* **Given records**
──────
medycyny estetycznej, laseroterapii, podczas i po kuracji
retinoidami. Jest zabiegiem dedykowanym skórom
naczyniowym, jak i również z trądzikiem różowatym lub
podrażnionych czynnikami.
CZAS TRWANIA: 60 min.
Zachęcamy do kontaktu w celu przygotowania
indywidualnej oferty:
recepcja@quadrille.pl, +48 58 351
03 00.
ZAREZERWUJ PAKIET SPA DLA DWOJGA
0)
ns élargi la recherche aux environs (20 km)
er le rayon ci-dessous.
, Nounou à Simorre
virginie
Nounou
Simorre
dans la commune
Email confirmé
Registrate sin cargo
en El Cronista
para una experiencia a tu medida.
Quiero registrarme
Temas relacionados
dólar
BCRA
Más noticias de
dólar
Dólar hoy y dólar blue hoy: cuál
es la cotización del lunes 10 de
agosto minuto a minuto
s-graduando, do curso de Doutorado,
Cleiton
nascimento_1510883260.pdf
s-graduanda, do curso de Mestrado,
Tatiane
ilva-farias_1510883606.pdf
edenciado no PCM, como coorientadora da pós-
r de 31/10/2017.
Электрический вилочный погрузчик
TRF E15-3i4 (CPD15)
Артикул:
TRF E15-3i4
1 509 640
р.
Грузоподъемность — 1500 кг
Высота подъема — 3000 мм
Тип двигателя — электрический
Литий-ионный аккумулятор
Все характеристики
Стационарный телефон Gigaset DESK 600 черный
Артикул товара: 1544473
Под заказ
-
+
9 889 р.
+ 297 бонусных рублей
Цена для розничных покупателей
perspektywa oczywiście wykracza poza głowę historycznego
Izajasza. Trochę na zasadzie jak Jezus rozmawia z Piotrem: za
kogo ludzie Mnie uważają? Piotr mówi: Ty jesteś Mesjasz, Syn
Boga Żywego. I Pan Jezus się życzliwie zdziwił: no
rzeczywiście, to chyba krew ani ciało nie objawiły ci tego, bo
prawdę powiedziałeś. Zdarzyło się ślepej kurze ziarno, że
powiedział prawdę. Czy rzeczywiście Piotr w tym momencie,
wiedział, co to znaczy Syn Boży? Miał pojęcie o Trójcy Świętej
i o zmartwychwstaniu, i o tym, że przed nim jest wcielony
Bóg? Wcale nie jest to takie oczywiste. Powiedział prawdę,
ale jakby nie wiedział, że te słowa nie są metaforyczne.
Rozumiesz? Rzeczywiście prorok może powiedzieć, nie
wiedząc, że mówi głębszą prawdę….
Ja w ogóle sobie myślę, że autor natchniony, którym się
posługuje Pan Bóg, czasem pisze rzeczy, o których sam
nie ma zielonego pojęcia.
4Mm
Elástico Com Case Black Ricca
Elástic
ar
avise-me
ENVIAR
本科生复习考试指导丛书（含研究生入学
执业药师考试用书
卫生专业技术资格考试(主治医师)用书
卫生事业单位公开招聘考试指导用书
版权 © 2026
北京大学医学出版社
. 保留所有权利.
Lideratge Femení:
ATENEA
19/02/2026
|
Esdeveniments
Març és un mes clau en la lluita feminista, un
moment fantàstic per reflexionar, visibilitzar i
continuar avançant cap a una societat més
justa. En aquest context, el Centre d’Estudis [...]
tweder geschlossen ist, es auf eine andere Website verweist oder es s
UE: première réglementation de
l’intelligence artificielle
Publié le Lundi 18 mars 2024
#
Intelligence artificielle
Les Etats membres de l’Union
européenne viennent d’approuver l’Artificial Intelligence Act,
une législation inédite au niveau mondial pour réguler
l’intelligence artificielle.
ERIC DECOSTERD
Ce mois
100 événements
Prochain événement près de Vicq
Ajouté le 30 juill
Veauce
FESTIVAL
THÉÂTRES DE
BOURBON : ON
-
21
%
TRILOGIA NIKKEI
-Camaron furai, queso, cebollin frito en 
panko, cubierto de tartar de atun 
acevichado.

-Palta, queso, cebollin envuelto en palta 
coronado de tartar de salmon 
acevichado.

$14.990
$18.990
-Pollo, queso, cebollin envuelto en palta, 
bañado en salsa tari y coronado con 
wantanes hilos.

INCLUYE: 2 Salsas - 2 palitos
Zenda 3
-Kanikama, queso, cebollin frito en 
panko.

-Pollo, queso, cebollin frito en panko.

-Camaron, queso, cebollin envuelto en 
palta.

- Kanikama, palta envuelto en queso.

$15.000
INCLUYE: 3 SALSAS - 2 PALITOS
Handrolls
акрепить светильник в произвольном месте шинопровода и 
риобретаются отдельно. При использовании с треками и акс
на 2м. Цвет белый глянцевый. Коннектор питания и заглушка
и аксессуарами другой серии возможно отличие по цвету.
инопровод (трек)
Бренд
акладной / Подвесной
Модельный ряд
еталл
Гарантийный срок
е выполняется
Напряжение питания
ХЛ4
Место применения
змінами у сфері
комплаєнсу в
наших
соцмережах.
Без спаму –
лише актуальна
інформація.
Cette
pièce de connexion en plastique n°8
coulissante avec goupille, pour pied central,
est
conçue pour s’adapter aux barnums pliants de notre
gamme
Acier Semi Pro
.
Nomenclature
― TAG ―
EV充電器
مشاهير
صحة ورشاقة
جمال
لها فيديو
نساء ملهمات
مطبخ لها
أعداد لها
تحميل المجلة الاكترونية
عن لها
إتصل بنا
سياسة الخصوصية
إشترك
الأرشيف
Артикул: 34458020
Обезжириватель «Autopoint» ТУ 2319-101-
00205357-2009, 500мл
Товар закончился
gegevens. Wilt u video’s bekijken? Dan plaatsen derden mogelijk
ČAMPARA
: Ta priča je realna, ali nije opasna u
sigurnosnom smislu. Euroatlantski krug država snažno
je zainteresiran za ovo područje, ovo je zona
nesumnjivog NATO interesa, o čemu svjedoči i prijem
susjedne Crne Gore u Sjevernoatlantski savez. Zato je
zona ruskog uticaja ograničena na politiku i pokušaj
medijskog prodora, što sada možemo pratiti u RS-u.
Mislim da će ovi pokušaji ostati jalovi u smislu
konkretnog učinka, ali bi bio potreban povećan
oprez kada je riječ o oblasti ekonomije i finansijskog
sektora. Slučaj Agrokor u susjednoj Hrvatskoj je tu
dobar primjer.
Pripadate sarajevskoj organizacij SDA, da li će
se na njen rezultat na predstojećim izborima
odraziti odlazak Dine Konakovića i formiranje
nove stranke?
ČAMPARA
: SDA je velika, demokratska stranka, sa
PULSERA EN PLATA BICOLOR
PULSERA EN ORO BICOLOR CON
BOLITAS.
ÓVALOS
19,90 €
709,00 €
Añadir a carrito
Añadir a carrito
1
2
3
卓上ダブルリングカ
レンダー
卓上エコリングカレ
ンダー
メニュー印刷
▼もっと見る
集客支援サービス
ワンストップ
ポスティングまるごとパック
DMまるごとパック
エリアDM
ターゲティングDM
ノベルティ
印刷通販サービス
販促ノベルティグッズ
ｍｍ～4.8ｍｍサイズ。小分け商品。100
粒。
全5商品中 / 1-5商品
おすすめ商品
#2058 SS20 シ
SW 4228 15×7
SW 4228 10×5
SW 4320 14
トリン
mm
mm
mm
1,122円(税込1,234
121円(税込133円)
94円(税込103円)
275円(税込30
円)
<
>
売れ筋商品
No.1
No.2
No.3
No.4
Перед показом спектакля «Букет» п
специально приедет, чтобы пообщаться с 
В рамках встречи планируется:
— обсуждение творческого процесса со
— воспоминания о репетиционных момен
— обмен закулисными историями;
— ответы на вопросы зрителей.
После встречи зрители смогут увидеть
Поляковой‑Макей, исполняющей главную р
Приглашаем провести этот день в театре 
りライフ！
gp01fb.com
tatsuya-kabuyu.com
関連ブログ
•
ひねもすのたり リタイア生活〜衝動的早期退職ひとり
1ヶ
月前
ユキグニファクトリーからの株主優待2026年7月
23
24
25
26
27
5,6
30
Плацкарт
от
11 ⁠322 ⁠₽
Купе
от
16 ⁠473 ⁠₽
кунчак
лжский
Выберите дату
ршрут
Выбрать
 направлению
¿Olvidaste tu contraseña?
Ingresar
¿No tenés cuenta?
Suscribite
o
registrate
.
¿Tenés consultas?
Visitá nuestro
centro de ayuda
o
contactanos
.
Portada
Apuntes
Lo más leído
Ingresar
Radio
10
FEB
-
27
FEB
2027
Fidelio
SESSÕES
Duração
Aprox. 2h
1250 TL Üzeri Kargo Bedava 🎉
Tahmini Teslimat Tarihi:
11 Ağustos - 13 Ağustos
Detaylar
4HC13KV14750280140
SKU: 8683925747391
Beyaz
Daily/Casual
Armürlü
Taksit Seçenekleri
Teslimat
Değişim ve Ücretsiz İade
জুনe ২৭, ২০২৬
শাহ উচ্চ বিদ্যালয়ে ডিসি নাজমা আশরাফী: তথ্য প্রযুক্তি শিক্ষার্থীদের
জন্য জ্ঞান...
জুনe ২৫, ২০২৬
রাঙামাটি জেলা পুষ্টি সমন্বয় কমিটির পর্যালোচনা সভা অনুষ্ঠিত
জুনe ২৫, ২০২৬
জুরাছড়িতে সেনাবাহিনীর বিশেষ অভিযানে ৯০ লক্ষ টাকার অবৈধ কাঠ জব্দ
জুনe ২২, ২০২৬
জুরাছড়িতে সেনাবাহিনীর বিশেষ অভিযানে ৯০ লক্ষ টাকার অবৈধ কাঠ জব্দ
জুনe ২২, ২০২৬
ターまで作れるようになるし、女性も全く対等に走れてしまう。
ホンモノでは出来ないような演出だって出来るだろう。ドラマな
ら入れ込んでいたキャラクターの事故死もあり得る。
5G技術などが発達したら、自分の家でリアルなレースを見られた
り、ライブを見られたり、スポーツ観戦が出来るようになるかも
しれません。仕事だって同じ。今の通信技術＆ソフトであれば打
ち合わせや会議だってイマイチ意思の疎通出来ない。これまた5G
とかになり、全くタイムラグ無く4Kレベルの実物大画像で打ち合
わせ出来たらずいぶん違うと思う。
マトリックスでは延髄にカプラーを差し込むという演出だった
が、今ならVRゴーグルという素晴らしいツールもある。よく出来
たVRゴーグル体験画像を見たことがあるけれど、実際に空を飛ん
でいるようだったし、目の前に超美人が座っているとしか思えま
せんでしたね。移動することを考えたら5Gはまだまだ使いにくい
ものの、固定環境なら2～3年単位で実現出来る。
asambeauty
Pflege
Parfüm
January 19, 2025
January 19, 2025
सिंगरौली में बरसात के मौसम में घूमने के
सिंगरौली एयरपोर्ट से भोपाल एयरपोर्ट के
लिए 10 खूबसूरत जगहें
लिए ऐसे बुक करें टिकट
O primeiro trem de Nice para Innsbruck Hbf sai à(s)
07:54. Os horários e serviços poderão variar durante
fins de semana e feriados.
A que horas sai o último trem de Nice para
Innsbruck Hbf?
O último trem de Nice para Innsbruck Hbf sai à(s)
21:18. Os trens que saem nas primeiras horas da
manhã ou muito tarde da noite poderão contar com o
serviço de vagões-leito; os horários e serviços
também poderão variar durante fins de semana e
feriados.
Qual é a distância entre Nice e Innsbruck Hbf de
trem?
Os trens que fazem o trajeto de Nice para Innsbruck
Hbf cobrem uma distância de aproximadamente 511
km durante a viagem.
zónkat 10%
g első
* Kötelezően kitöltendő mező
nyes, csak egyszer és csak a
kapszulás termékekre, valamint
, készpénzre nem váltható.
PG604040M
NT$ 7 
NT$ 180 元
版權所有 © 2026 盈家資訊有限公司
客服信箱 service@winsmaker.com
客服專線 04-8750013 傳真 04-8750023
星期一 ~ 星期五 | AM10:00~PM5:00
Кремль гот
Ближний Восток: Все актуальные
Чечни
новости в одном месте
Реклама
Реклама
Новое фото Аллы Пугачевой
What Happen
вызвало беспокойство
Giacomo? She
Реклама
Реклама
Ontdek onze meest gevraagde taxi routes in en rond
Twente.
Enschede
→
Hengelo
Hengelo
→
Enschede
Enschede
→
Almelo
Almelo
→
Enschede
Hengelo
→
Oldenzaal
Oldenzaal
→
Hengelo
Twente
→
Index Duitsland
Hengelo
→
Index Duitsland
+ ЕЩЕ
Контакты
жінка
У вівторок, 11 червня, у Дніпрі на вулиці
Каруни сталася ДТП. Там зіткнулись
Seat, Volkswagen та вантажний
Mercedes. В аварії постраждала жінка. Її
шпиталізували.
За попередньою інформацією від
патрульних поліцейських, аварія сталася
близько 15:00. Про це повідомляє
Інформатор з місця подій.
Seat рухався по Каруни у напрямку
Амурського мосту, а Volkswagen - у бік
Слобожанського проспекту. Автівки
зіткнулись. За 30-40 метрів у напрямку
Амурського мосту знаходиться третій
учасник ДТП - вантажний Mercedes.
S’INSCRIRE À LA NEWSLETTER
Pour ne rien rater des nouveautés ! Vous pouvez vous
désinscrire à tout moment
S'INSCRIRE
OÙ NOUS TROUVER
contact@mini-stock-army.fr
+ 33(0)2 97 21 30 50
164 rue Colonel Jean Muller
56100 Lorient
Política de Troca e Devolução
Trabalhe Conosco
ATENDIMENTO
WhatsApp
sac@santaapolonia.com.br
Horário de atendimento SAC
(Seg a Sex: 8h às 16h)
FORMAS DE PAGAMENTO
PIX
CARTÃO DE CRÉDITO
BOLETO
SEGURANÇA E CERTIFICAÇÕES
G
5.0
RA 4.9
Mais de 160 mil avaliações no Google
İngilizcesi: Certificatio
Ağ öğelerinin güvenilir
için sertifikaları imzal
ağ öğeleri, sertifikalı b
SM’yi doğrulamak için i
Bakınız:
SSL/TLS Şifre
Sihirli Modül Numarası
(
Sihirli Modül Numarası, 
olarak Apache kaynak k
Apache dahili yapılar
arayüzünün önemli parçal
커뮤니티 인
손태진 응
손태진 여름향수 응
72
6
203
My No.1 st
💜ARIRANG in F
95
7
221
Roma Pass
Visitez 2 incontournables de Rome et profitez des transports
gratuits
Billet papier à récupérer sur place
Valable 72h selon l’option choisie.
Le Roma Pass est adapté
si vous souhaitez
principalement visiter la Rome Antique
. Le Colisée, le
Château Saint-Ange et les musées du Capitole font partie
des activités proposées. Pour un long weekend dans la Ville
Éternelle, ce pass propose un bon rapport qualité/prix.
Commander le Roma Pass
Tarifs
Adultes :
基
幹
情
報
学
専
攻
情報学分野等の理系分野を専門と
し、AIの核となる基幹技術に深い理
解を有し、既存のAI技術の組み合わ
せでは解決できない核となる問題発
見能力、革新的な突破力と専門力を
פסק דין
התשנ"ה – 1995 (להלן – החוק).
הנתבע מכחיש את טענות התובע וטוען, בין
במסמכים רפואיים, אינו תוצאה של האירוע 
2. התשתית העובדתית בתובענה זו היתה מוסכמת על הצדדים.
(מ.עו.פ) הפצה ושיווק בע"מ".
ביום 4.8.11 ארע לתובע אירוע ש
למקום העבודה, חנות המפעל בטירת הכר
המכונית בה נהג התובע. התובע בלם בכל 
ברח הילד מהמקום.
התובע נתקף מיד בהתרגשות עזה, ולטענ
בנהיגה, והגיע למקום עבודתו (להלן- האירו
──────
Beginning with the first line of the entries, repeat each line exactly until you have reproduced the one containing "Грузоподъемность — 1500 кг", and add nothing further.

* **Result below**
medycyny estetycznej, laseroterapii, podczas i po kuracji
retinoidami. Jest zabiegiem dedykowanym skórom
naczyniowym, jak i również z trądzikiem różowatym lub
podrażnionych czynnikami.
CZAS TRWANIA: 60 min.
Zachęcamy do kontaktu w celu przygotowania
indywidualnej oferty:
recepcja@quadrille.pl, +48 58 351
03 00.
ZAREZERWUJ PAKIET SPA DLA DWOJGA
0)
ns élargi la recherche aux environs (20 km)
er le rayon ci-dessous.
, Nounou à Simorre
virginie
Nounou
Simorre
dans la commune
Email confirmé
Registrate sin cargo
en El Cronista
para una experiencia a tu medida.
Quiero registrarme
Temas relacionados
dólar
BCRA
Más noticias de
dólar
Dólar hoy y dólar blue hoy: cuál
es la cotización del lunes 10 de
agosto minuto a minuto
s-graduando, do curso de Doutorado,
Cleiton
nascimento_1510883260.pdf
s-graduanda, do curso de Mestrado,
Tatiane
ilva-farias_1510883606.pdf
edenciado no PCM, como coorientadora da pós-
r de 31/10/2017.
Электрический вилочный погрузчик
TRF E15-3i4 (CPD15)
Артикул:
TRF E15-3i4
1 509 640
р.
Грузоподъемность — 1500 кг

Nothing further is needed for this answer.